Das Arbeitsmarktservice in Österreich
Für viele Jobsuchende ein Schicksalstor: Der Eingang der AMS-Zweigstelle in Wien-Margarethen CC-BY 4.0 Alexander Fanta

Dieser Beitrag erschien erstmals im aktuellen „Atlas der Zivilgesellschaft“. Der Bericht zur weltweiten Lage der Grundrechte wird jährlich von Brot für die Welt veröffentlicht und beschäftigt sich dieses Jahr mit der Frage, welche Rolle Digitalisierung bei der Sicherung oder Einschränkung dieser Freiheiten spielt.

Darf man arbeitslose Menschen nach Alter, Geschlecht oder Zahl ihrer Kinder sortieren und ihnen ‒ je nach Kategorie ‒ dann Fortbildungen verweigern? In Österreich liegt diese Frage Anfang 2021 beim Obersten Verwaltungsgerichtshof. Er soll darüber befinden, ob die österreichischen Arbeitsmarktservices (AMS), vergleichbar mit den deutschen Jobcentern, in Zukunft in ganz Österreich ein Computersystem einsetzen dürfen, das Arbeitslose automatisch in Gruppen sortiert und so die Berater:innen bei ihrer Entscheidung über das weitere Vorgehen unterstützt.
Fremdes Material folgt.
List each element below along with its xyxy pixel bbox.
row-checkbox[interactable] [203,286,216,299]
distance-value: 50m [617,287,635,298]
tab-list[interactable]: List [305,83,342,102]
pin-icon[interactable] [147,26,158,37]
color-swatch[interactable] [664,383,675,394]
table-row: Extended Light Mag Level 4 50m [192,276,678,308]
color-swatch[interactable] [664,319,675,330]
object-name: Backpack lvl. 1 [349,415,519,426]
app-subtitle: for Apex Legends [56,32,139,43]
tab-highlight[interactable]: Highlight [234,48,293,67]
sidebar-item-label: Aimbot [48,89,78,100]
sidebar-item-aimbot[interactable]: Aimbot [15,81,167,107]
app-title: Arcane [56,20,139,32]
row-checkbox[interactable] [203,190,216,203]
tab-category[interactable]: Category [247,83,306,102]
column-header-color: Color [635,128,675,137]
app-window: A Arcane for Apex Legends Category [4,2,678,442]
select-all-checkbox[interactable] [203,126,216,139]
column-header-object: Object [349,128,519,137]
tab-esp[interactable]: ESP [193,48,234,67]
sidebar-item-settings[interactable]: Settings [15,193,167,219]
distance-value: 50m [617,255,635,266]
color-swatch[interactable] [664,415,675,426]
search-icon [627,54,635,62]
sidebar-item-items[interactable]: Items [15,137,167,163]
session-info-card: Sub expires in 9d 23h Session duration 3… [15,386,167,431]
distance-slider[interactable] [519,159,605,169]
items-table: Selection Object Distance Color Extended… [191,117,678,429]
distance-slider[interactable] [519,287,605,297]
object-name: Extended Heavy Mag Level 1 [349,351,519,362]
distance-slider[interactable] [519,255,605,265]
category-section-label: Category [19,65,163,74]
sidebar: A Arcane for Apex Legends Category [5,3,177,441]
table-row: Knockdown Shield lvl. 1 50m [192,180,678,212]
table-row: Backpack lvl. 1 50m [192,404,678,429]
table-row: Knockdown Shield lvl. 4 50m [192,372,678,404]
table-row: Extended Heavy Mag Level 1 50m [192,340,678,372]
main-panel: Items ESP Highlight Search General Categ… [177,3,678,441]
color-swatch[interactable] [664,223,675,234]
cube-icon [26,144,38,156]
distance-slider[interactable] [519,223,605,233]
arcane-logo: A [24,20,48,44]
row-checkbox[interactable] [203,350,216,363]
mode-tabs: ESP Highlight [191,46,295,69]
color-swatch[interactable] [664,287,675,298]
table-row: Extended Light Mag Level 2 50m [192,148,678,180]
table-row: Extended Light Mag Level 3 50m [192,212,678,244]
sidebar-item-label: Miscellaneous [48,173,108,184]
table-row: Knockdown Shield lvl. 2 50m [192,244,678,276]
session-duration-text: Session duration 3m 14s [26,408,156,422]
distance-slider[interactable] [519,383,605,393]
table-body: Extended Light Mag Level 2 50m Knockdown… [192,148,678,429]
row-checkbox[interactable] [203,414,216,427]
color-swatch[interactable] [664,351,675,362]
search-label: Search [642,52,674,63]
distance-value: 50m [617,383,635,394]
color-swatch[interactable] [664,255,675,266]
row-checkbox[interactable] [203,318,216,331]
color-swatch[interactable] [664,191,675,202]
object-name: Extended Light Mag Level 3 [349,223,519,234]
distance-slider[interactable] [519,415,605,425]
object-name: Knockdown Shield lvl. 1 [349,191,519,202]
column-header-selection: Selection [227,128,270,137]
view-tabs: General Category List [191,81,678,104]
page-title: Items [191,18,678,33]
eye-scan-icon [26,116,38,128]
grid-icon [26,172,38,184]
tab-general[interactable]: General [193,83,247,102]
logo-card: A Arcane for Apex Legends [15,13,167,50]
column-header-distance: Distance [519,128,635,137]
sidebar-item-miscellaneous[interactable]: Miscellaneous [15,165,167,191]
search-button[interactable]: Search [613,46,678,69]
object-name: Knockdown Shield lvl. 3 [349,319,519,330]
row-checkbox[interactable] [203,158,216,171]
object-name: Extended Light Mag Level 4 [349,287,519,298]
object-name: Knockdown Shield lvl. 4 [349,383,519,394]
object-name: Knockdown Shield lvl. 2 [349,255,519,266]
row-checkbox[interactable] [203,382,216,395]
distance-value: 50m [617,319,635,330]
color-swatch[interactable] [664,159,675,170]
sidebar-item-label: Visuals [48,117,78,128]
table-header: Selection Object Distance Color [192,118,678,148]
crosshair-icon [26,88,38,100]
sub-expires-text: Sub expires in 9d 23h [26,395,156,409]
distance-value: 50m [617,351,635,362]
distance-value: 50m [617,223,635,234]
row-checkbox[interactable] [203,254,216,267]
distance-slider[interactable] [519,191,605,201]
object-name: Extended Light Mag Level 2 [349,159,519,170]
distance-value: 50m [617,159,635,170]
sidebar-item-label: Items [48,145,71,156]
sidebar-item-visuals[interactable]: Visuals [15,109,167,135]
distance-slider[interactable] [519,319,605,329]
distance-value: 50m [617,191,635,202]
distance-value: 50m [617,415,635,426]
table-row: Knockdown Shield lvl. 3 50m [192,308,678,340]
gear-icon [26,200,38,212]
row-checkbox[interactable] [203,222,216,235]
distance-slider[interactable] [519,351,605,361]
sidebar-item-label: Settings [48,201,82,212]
Technisch ist die Sache nicht kompliziert: Das Arbeitsmarkt-Chancen-Modell, wie es offiziell heißt, teilt Jobsuchende in drei Kategorien ein. Entwickelt hat es eine Wiener Firma, die dazu das System mit Arbeitsmarktdaten aus den vergangenen Jahren fütterte, darunter Geschlecht, Alter, Staatsangehörigkeit, den Wohnort oder auch mögliche Betreuungspflichten, also Kinder oder zu pflegende Angehörige.33 Auf Basis dieser Daten trifft das System für neue Jobsuchende nun eine Vorhersage darüber, wie wahrscheinlich es ist, dass er oder sie binnen einer bestimmten Frist wieder Arbeit ­findet. Entsprechende Förderung, zum Beispiel Weiterbildungen, bekommen nur diejenigen finanziert, deren Chancen passabel stehen. Aus einem Menschen wird eine statistische Wahrscheinlichkeit.

Darf ein Staat seine Bürger:innen so behandeln?

Technisch mag das einfach sein. Moralisch und rechtlich wirft das Vorgehen der AMS hingegen schwierige Fragen auf. Darf ein Staat seinen Bewohner:innen die Unterstützung auf Grundlage solcher Vorhersagen verweigern? Und soll ein Algorithmus, also eine automatisierte Entscheidungsfindung, darüber urteilen? Ob jemand gefördert oder quasi aufgegeben wird, wirkt sich schließlich massiv auf das weitere Leben aus.

Die Antworten auf solche Fragen haben weitreichende Konsequenzen. Nicht nur für jede und jeden Einzelnen, sondern auch für die Zivilgesellschaft insgesamt. In Österreich hatten Forscher:innen und Bürgerrechtsorganisationen das System von Anfang an kritisiert. Ihrer Meinung nach diskriminiert es jene, die ohnehin am Jobmarkt benachteiligt sind. Ältere Menschen oder Frauen erhalten per se einen Punktabzug ‒ letztere noch mehr, wenn sie Kinder haben. Männer sind davon nicht betroffen.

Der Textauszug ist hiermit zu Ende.